▸ To do
Return the run of lines below that opens with the line containing "Introducing Featured by" and closes with the line containing "Inspiration", keeping each one exact.

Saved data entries
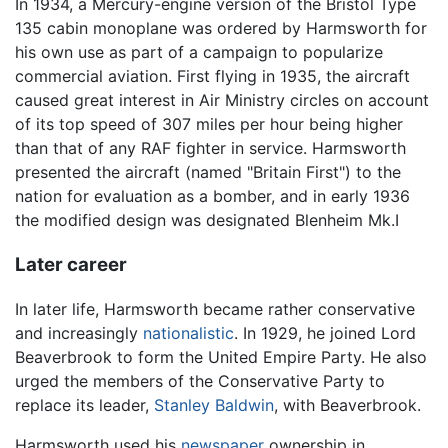
In 1934, a Mercury-engine version of the Bristol Type
135 cabin monoplane was ordered by Harmsworth for
his own use as part of a campaign to popularize
commercial aviation. First flying in 1935, the aircraft
caused great interest in Air Ministry circles on account
of its top speed of 307 miles per hour being higher
than that of any RAF fighter in service. Harmsworth
presented the aircraft (named "Britain First") to the
nation for evaluation as a bomber, and in early 1936
the modified design was designated Blenheim Mk.I
Later career
In later life, Harmsworth became rather conservative
and increasingly
nationalistic
. In 1929, he joined Lord
Beaverbrook to form the United Empire Party. He also
urged the members of the Conservative Party to
replace its leader,
Stanley Baldwin
, with Beaverbrook.
Harmsworth used his
newspaper
ownership in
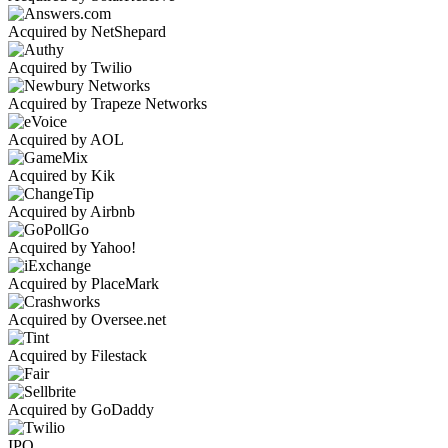
Acquired by NetShepard
Acquired by Twilio
Acquired by Trapeze Networks
Acquired by AOL
Acquired by Kik
Acquired by Airbnb
Acquired by Yahoo!
Acquired by PlaceMark
Acquired by Oversee.net
Acquired by Filestack
Acquired by GoDaddy
IPO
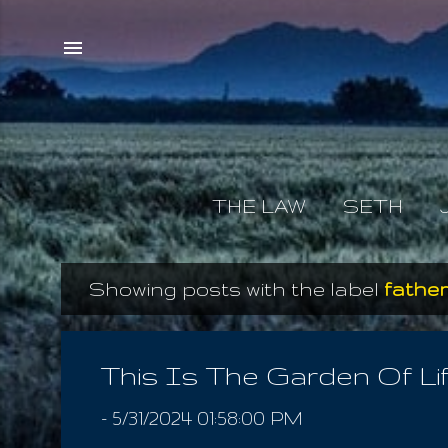
THE LAW
SETH
Showing posts with the label
father
P
o
s
This Is The Garden Of Li
t
-
5/31/2024 01:58:00 PM
s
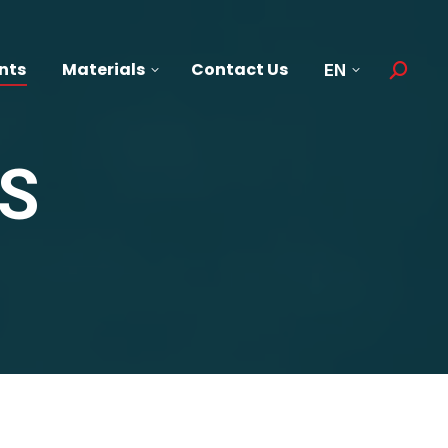
nts
Materials
Contact Us
EN
Search:
S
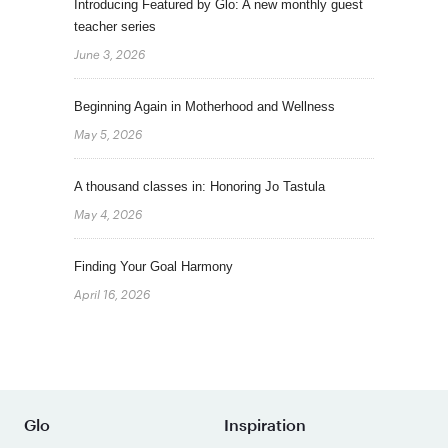
Introducing Featured by Glo: A new monthly guest
teacher series
June 3, 2026
Beginning Again in Motherhood and Wellness
May 5, 2026
A thousand classes in: Honoring Jo Tastula
May 4, 2026
Finding Your Goal Harmony
April 16, 2026
Glo
Inspiration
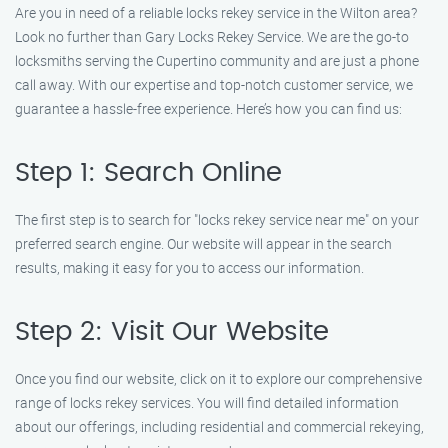
Are you in need of a reliable locks rekey service in the Wilton area?
Look no further than Gary Locks Rekey Service. We are the go-to
locksmiths serving the Cupertino community and are just a phone
call away. With our expertise and top-notch customer service, we
guarantee a hassle-free experience. Here’s how you can find us:
Step 1: Search Online
The first step is to search for "locks rekey service near me" on your
preferred search engine. Our website will appear in the search
results, making it easy for you to access our information.
Step 2: Visit Our Website
Once you find our website, click on it to explore our comprehensive
range of locks rekey services. You will find detailed information
about our offerings, including residential and commercial rekeying,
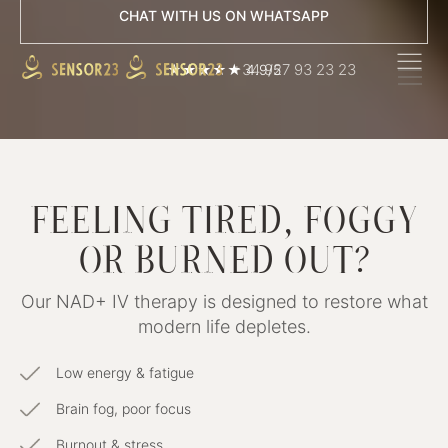
CHAT WITH US ON WHATSAPP
+34 927 93 23 23
★★★★★ 4.9/5
FEELING TIRED, FOGGY
OR BURNED OUT?
Our NAD+ IV therapy is designed to restore what
modern life depletes.
Low energy & fatigue
Brain fog, poor focus
Burnout & stress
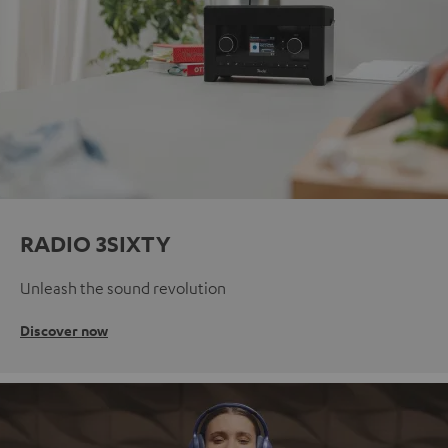
RADIO 3SIXTY
Unleash the sound revolution
Discover now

▸ Response
Introducing Featured by Glo: A new monthly guest
teacher series
June 3, 2026
Beginning Again in Motherhood and Wellness
May 5, 2026
A thousand classes in: Honoring Jo Tastula
May 4, 2026
Finding Your Goal Harmony
April 16, 2026
Glo
Inspiration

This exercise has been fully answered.